Tokyo’s Toritama is famous for serving over 30 different parts of the chicken on skewers. Flip over the menu and you’ll see a diagram indicating each of these parts and where you’ll find them. Hong Kong’s Toritama doesn’t serve quite so many, but there are still over 20 chicken parts on the menu, some a little more daunting than others. Apparently the discrepancy in numbers is partly due to chickens here being smaller than in Japan, and partly due to there being no market here for things like chicken ovaries – funny that.
Depending on your level of hunger and how much you trust the chefs, you can either pick and choose your skewers a la carte, or you can choose between a seven, 10 or 12 O-susume Course dinner, where the chef selects the skewers for you. If there’s anything you definitely don’t (or won’t) eat, you can let the chef know, otherwise you can just wait to be surprised. We cowardly opted out of trying any chicken organs, but let the rest be a surprise.

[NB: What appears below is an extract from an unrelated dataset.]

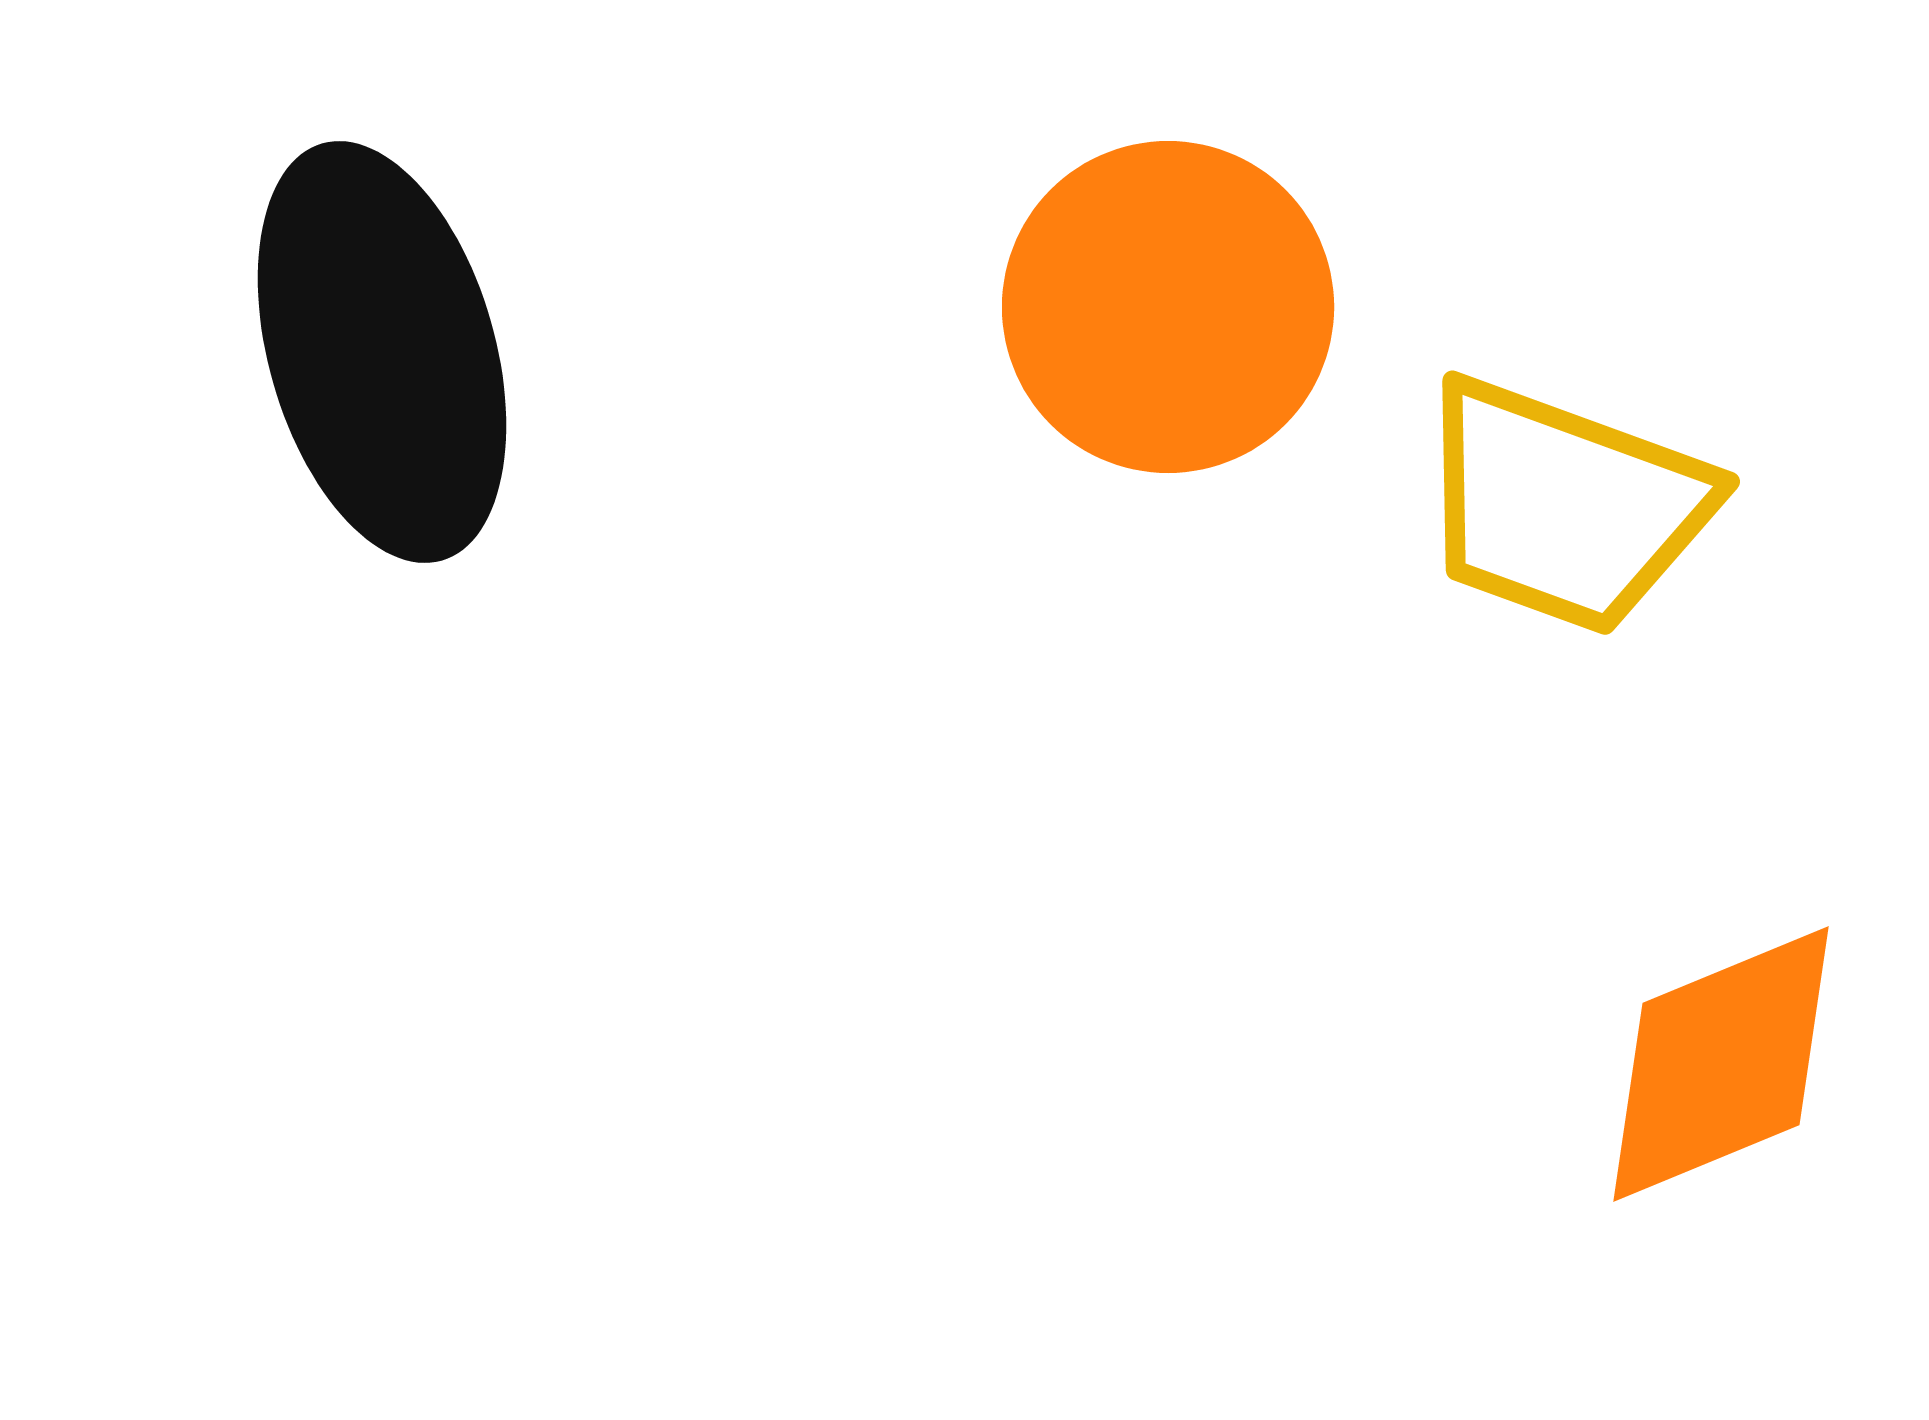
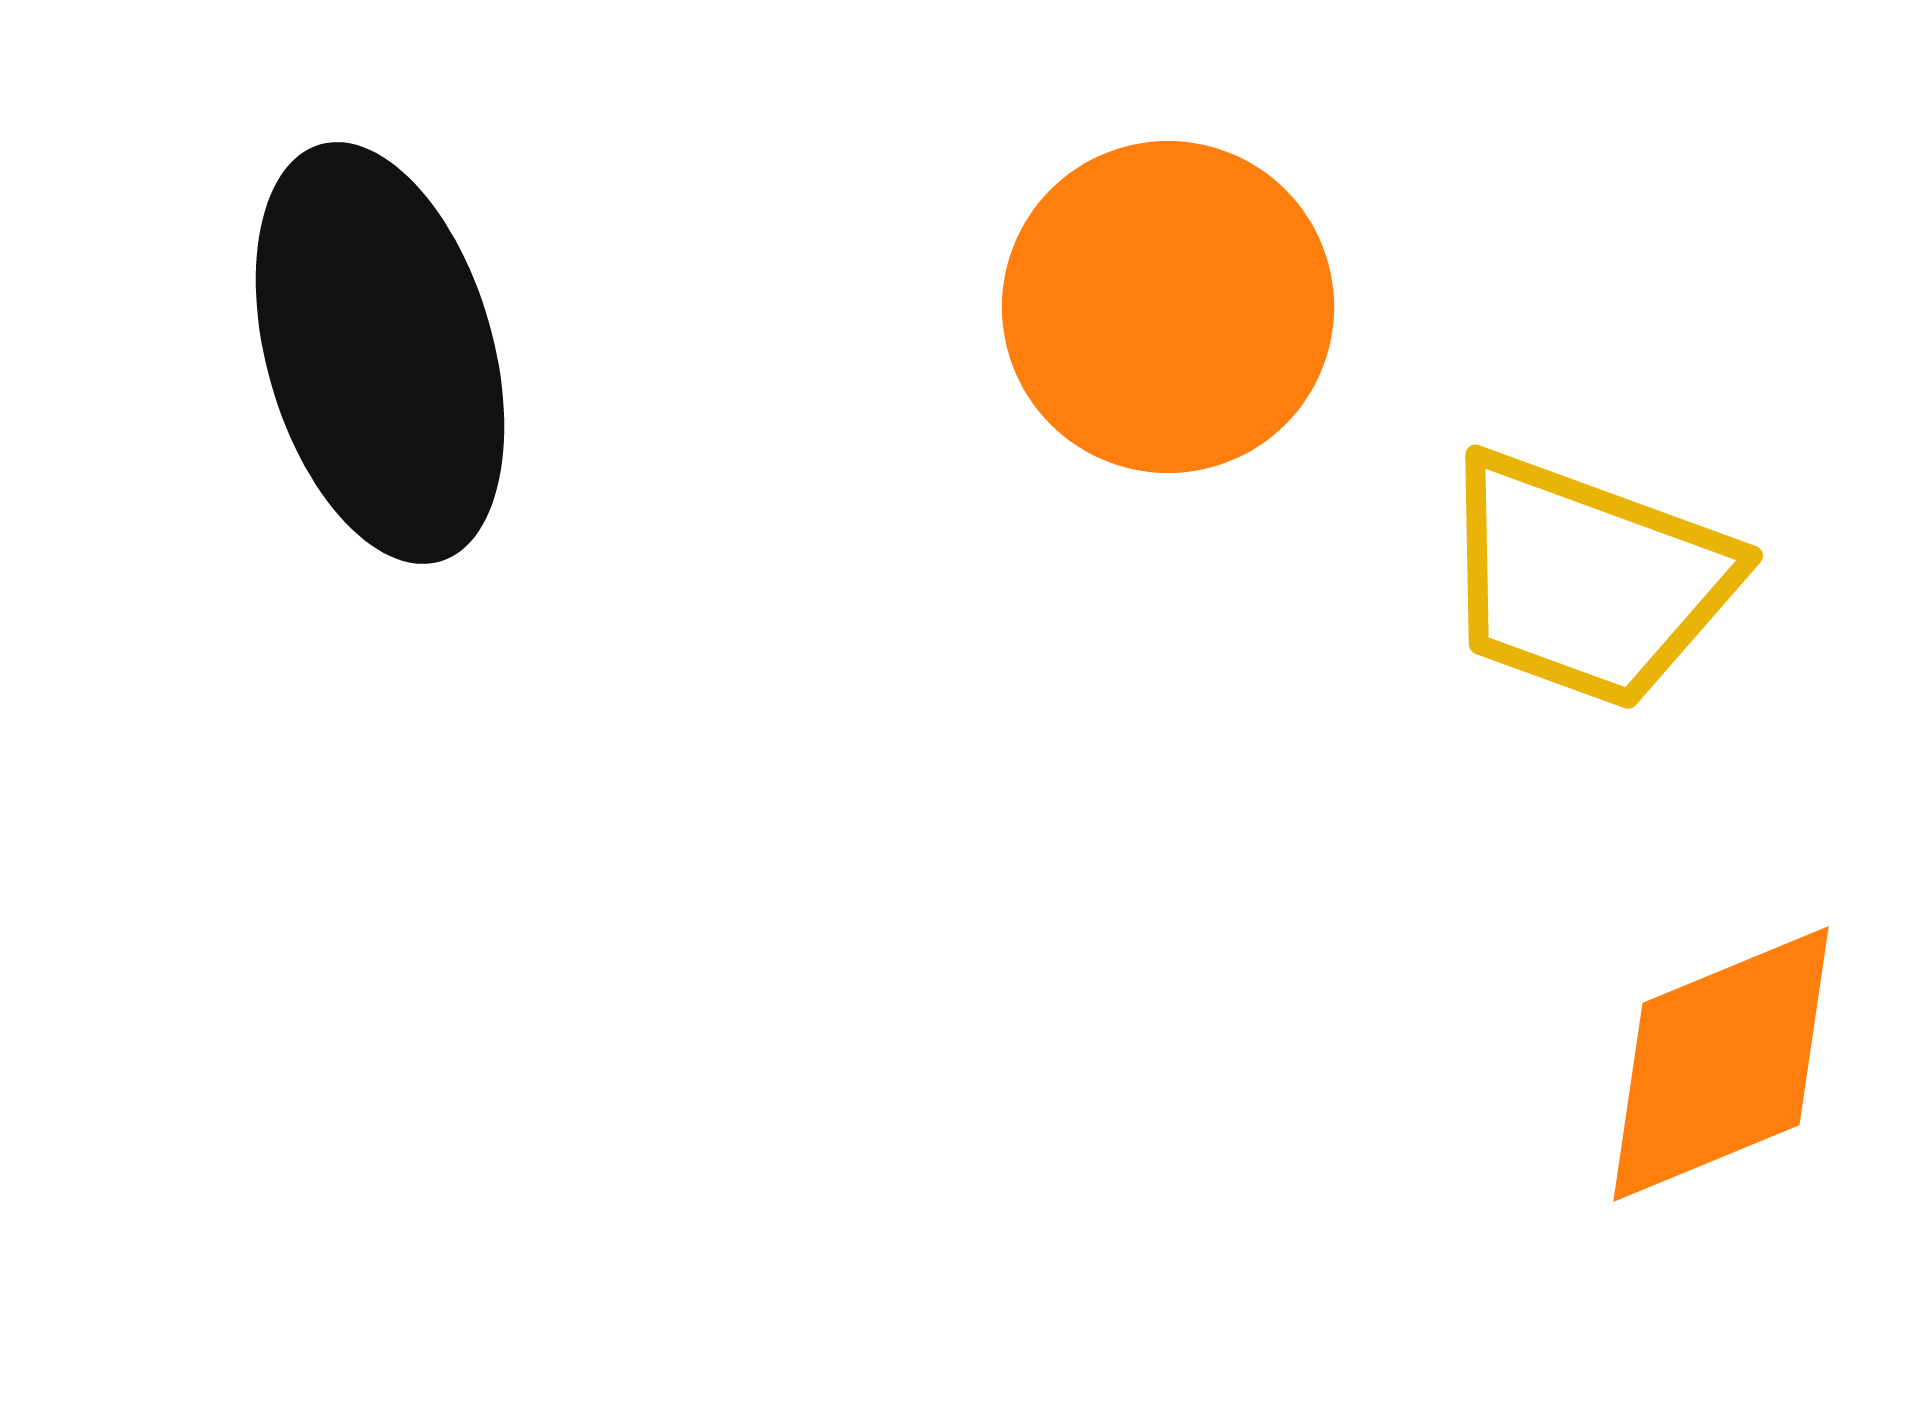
black ellipse: moved 2 px left, 1 px down
yellow trapezoid: moved 23 px right, 74 px down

Whilst you await your skewer surprise, each set menu begins with a selection of crudités with homemade pickled onion sauce, and grated daikon with raw egg to nibble on alongside your sake. The house sake, by the way, is made especially for Toritama, and is refreshingly delicious and light.
We went for the seven-course option, the first of which were some beautifully charred meatballs. Whilst most yakitori joints I’ve been to offer one single meatball that melts in the mouth and offers very little in the way of texture, Toritama’s version is mixed in with some soft cartilage, giving it an unexpected yet pleasing crunch to sink your teeth into.
To follow came the hen tail, which also had an unusual, yet not unpleasant bite to it and an incredible flavour that was unlike any part of a chicken I’ve tasted before. Toritama is also known for its array of homemade sauces and dips, including chilli miso, fermented bean, shichimi and ground ginger, so it was fun trying each of them and finding the best fit for each and every skewer.
I have never before heard of, nor seen a day-lily, but now I want to know where I can find them! These had a sweet, delicious flavour that again completely surprised us.
Who knew that chickens had a significant calf muscle that is worthy of putting on a stick and grilling! And who knew a chicken’s knee gristle would actually be one of the tastiest parts of the bird! The former was succulent and surprisingly meaty, whilst the latter had that all-important buttery layer of fat that blended beautifully with the meat.
Another favourite of mine were the chicken wings, which were butterflied for ease of skewering and eating. The skin was perfectly crispy and the flesh beneath deliciously juicy.
The last of our seven skewers was the chicken neck. This had been lightly drizzled in mustard to bring out the flavour of the rich, fatty meat that was again cooked to perfection resulting in crispy skin and juicy meat beneath.
I think the chef could see how much we had been eyeing up the provolone cheese that other diners were devouring, so we were given one of these as well. Grilled cheese. Need I say more?
Toritama also offers a selection of sides and rice dishes, of which we sampled the chicken and egg rice bowl, which was warming and comforting to the core, something we found very necessary given the icy blast of the air-conditioning throughout the meal.
There is only one choice of dessert at Toritama, but once you’ve tried it you’ll realise why there isn’t a need for anything else. The idea of soy sauce ice cream might sound a little scary, but it was absolutely divine, similar to salted caramel, but better, with a drizzle of caramelised soy sauce on top for good measure. I’m still dreaming about this soy sauce ice cream…
A set dinner costs between $288 and $588, whilst set lunches are around $148. Service at Toritama is in line with the excellent food. The whole experience is completely authentic, to the point where yakitori master Hironobu Matsumoto speaks to diners almost entirely in Japanese, even if you have no idea what he’s talking about. It’s a fun, delicious experience that is 100% worth the hype.
Toritama, G/F, 2 Glenealy, Central, Hong Kong, 2388 7717, www.toritama.hk. Closed on Sundays.